Do you remember the first time? Music and the rise of the ‘scented candle’
I grew up listening to Pulp.
I vividly remember lying outside my older sisters’ bedroom as she played Different Class from her multi-CD changer Hi-Fi, while I pushed myself up against her door, devouring Jarvis’ every word. Outside, unbeknown to my sister, I was recording the music onto a battered plastic tape loaded into my bright-red stereo system. The music, the words, they were made to be contemplated, they had a rare quality and, at ten years old, had an unquantifiable value to me.
I started university in 2006, fresh from a home still using a dial-up internet connection. Within the first month at the University of Sussex I received Jarvis Cocker’s new solo album on Compact Disc in the post. I hadn’t purchased any new music since the summer so with genuine excitement I inserted the CD into the deck, put on my prized Sennheiser headphones and lay back and imbued each one of the 13 songs from the start through to the bonus song: placed 13 minutes after the end of the final track. Within the next few weeks I discovered the multitude of music available online through something I came to understand as a torrent. It fundamentally changed the way I listened to music and, I fear, for the worse.
So, why am I writing about these incredibly inconsequential events that have some sentimental value to me but mean nothing to the reader? Yes, there has been much research looking at the implications of the internet on the music industry, falling album sales and (some) artists and record companies raging against the illegal accessibility of their music online. There has also been a plethora of academic work studying the affects of modern computer interfaces, search engines and multi-tasking on the brain. I am writing as I wish to add my (again, inconsequential) opinion to the field with how I feel that new media has depleted our ability to truly appreciate music and in turn the way we value each track (note how I say track rather than album).
This juncture brings me back to Jarvis Cocker. Yesterday (Sunday 16 October) the Yorkshire born St Martin’s graduate and voice of a generation was quoted in the Guardian as viewing the way the music is consumed today as ‘like a scented candle…it sets the mood’ leaving your ‘brain free to do something else’. This shocked me into action, it was against my sensibilities as a music lover that I would interact with music in such a flippant manner. I realised that while I downloaded Jarvis’ newest album, I could not even tell you the name of the album, let alone whether it even has a bonus track at the end. Jarvis Cocker is correct, I am not truly listening anymore.
I am not writing this article as a nostalgic ode to the gramophone, record player, tape deck, mini-disc or the CD. To me, the materiality of the object is in the grand scale just a redundant result of technology and capitalism and I have no love for physically hunting down and holding a beautiful rare 7″ in my hands. However, the concept that interests me is how the ‘itunes’ listening experience creates a shift in the relation we have to the artists and the listening experience itself. From each of the previously mentioned formats the shift from one to the next did not change the process with which involved the human. They all required the human to go through the same set of events: walking to a store and purchasing object A, placing it in object B and pressing the play button. As we move from CD to the MP3 this has changed. All we have to do now is press the play (and even now just through a mouse).

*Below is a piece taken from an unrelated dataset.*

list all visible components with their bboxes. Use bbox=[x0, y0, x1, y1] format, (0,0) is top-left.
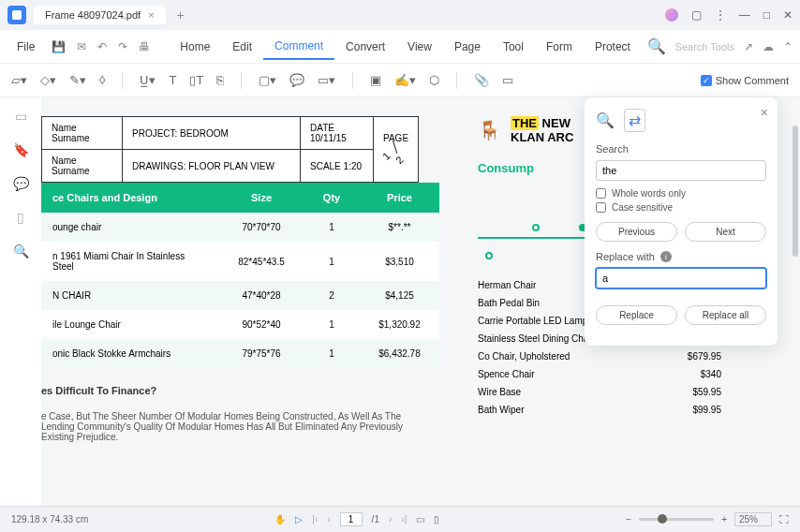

A wave of adverts claim that modern gadgets and technologies get things done faster and so free you up to do what you want. Indeed, the iPhone 4s operates as your own personal assistant, feeding you information at your will, walking you through unknown cities and organising your next meeting. Furthermore the nature of my iPod Classic and it’s 160gb capacity (circa 30 000 songs) means that I no longer have to select 20 CDs to take with me on my trip to work or school, I now can take all of my music anywhere at anytime. Indeed, at a push of a button I can initiate the iPhone to play me any music I desire. I still passionately enjoy music and it is more instantly and spatially available than ever before, so why am I (and the rest of my music-loving generation) not specifically listening and taking the time for music anymore?
The first concept that I came across when trying to understand why my brain v music relationship has become so strained was the idea of rivalrous consumption v nonrivalrous consumption (Katz, 2004:163). With all the aforementioned media forms if you purchased a CD, record then it became less available to someone else. The MP3 is nonrivalrous, one can copy it an unlimited amount of times without a depletion in quality. The ease of access and the unlimited copies of the product available changes ones relationship to the music and artists. There are many that laud new technologies and their ability to open us up to many new artists and make access to music universal and more equal. Indeed, I am downloading and listening to a much broader amount of music myself and in personal experience it does lend itself to consuming a much wider range of genres. Katz romanticises this slightly, illustrating a ‘divergent approach’ to music listening where people can find music according to key terms (typing in ‘rain’ may offer you music that replicates rain as an audio file as well as ones which sing about it in the song), offering the user a new way of finding music ‘which cannot be duplicated in the physical world (2004:168).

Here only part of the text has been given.